Every conversation between Anupama and Samar’s spirit feels painfully forced. The dialogue writing has lost all sincerity — it’s just the same recycled lines about “Maa, aap mahaan hain”, “Aap justice dilayengi”, and “Main hamesha aapke saath hoon.” It doesn’t touch your heart anymore; it feels like emotional blackmail packaged as spirituality.
Anupama’s Handling of Samar — The Uncomfortable Truth :
Let’s be brutally honest. Samar was always the most loyal, kind, and supportive child Anupama had. Yet she never truly prioritized him.
When he was alive, he was constantly put on emotional standby while she ran to fix everyone else’s drama.
Whenever he needed her time or understanding, she was busy being “the universal caretaker”.
And when he tried to express his individuality, she either lectured him or guilt-tripped him into silence.
For all her claims of being “maa sabke liye”, she never stopped to ask what Samar truly wanted for himself.

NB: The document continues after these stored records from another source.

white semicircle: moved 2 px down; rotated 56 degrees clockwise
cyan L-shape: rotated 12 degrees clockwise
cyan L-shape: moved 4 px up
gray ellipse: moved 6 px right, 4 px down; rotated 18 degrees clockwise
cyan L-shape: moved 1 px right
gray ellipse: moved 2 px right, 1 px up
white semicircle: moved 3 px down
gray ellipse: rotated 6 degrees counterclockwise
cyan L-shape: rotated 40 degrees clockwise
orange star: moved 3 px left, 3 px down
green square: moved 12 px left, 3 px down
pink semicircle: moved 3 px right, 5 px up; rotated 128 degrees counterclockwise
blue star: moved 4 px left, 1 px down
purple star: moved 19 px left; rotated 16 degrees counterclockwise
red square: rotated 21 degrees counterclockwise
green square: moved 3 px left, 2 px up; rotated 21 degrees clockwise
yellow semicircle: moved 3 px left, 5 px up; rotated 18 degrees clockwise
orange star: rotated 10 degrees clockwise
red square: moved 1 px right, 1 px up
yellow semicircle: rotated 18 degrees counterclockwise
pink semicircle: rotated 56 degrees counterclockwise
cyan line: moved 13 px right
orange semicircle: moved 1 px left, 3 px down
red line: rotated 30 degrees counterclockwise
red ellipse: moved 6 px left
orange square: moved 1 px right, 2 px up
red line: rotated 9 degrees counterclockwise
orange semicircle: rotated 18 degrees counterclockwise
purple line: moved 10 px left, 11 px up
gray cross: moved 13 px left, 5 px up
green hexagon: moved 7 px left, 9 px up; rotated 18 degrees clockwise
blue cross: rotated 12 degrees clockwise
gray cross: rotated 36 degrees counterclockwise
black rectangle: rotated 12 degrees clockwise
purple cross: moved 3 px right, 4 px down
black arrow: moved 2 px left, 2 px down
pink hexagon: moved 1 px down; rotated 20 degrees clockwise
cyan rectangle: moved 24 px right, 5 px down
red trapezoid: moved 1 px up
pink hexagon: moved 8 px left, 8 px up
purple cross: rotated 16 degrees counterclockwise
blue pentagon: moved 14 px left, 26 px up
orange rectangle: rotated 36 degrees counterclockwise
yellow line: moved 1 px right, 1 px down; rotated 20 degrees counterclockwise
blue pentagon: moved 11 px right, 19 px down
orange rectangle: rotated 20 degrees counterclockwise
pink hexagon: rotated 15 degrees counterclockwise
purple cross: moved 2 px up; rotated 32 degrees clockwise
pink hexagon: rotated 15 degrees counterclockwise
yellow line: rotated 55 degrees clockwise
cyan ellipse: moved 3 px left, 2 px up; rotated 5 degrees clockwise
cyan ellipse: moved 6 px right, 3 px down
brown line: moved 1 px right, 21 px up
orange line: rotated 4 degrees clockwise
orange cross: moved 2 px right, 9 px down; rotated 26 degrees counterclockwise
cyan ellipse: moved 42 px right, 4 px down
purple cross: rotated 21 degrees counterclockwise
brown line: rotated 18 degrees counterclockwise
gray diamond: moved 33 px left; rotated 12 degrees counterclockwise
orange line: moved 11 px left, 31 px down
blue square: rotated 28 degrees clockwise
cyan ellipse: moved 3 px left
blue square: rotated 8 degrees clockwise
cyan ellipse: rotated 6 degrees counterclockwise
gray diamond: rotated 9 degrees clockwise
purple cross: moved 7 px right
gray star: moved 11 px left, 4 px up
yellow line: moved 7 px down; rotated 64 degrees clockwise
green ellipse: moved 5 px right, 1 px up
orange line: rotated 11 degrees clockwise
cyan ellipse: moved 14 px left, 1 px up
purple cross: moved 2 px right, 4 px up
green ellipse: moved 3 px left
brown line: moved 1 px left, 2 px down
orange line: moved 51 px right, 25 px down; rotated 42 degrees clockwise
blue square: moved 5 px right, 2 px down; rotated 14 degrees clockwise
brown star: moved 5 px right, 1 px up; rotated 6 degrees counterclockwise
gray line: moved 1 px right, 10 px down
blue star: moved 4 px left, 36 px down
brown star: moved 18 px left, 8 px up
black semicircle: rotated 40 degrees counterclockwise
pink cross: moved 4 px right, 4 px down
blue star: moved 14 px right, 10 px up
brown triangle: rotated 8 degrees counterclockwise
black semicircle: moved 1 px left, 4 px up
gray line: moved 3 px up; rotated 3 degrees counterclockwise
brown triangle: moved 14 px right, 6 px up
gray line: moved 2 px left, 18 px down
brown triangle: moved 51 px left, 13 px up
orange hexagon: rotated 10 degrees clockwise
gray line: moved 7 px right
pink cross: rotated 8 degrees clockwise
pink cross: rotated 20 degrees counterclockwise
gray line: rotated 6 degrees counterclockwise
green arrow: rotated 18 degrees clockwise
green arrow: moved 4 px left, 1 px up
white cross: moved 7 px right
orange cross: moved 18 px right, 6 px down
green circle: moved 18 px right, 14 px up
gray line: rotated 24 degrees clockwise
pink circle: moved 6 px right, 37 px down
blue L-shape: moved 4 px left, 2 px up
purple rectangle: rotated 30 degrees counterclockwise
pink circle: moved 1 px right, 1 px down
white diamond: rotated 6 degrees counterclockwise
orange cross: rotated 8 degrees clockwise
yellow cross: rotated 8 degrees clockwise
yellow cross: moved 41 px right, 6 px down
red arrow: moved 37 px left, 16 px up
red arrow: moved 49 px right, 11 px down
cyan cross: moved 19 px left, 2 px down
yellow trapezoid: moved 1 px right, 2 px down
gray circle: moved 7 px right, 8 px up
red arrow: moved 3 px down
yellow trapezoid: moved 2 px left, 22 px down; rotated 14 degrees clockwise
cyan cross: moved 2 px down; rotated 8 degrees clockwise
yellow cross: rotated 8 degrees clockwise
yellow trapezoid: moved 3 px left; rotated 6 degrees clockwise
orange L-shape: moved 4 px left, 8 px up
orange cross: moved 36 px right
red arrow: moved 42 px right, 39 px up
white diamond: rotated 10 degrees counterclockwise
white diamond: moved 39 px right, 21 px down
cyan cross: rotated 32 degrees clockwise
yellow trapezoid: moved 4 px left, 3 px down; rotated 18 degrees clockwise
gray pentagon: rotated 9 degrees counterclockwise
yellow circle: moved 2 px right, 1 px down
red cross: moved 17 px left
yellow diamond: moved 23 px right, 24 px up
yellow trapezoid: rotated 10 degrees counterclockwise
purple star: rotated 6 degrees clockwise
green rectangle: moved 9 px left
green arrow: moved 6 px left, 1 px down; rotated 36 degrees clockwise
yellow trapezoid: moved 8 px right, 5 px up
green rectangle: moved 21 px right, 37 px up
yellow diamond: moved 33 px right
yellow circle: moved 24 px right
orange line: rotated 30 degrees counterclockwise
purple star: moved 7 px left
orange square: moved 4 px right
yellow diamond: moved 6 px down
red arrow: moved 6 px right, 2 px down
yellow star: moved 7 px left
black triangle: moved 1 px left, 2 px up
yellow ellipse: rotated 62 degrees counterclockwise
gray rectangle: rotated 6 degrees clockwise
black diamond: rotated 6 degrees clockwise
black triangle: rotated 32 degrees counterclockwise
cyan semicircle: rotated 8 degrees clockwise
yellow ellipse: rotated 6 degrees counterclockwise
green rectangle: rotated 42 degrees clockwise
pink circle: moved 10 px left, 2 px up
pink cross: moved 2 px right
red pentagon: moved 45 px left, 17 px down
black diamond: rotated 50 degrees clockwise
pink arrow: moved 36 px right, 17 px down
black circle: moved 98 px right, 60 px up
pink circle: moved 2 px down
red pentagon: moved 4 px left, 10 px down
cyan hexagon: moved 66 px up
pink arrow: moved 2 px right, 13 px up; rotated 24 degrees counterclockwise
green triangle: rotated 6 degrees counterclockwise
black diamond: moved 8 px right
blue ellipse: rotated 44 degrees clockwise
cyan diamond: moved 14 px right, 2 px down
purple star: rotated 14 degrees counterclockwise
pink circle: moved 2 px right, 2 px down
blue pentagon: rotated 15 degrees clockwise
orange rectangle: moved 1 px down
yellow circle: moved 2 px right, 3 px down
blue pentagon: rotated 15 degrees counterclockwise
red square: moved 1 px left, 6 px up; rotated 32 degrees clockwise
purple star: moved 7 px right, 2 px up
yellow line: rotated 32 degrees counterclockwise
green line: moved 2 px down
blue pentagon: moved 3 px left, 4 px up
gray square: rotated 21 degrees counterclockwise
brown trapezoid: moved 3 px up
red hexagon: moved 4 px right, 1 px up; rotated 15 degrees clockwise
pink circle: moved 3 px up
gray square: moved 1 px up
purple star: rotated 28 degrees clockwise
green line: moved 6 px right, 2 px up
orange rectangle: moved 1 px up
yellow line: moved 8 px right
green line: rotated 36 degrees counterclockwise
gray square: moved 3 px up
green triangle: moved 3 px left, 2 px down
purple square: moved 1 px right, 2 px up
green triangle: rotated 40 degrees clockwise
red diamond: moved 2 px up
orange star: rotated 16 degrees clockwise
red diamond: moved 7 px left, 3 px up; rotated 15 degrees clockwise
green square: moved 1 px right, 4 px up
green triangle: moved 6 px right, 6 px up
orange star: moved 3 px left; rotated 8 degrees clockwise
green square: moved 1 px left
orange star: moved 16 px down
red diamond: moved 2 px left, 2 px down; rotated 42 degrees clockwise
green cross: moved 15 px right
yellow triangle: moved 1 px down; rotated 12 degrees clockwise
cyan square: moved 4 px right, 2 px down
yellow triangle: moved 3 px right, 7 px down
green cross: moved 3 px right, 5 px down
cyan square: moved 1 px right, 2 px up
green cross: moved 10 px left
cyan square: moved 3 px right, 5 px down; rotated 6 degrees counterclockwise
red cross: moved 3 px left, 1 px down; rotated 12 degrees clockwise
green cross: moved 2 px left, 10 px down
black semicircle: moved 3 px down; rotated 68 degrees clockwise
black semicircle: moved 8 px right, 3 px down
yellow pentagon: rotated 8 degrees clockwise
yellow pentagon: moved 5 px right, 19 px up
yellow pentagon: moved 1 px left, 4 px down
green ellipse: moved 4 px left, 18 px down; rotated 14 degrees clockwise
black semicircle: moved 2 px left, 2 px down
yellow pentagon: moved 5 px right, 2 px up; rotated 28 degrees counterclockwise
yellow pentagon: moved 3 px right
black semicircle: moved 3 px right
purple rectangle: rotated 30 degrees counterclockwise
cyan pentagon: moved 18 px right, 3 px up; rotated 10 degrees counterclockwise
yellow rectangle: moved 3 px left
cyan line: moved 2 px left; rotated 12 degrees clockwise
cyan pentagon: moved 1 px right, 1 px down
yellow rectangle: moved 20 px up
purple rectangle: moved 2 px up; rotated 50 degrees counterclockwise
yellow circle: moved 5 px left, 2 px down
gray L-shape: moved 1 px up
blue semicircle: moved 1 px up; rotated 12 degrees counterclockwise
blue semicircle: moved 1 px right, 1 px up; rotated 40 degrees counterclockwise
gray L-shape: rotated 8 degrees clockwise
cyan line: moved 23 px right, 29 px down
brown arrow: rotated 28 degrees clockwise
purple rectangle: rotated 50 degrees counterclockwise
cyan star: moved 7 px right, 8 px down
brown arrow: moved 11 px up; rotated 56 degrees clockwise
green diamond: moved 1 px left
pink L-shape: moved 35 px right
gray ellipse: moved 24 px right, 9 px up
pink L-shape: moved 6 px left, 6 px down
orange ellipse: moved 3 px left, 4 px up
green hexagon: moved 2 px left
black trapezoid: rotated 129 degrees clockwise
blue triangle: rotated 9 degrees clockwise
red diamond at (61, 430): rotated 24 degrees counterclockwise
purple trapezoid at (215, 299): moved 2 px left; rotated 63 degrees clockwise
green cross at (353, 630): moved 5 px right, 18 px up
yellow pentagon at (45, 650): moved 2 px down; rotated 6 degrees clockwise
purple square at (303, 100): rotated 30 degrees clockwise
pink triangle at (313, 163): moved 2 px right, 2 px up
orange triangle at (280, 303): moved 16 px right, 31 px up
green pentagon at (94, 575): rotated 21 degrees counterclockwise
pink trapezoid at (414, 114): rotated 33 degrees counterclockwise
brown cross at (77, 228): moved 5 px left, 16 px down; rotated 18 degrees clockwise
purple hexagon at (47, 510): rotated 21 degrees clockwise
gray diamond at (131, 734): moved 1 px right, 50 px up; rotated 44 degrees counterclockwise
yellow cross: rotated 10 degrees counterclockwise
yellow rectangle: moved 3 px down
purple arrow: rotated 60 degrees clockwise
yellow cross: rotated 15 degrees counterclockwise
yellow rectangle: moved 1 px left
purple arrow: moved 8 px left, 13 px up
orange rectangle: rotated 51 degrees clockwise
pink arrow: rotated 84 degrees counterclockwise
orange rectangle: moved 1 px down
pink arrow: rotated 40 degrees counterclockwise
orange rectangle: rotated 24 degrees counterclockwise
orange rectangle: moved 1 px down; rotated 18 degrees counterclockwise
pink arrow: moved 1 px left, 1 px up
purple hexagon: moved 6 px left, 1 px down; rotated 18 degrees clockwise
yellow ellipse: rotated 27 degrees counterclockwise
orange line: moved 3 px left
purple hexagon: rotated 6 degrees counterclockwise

His dreams, his growth — always secondary to her emotional turmoil.
And now, posthumously, the writers are glorifying the same pattern. Instead of letting Anupama reflect on her shortcomings as a mother, the spirit track whitewashes everything — turning Samar into a cheerleader for her guilt rather than a voice of truth.
The Real Problem — No Growth, Just Repetition :
This could have been a moment of genuine introspection. Anupama could’ve realized how her own emotional imbalance affected her children. Instead, the writers chose melodrama over meaning.
The whole “spirit justice” angle feels like a desperate attempt to evoke sympathy without actually writing a story. No realism, no legal fight, no closure — just background music and monologues in dim light.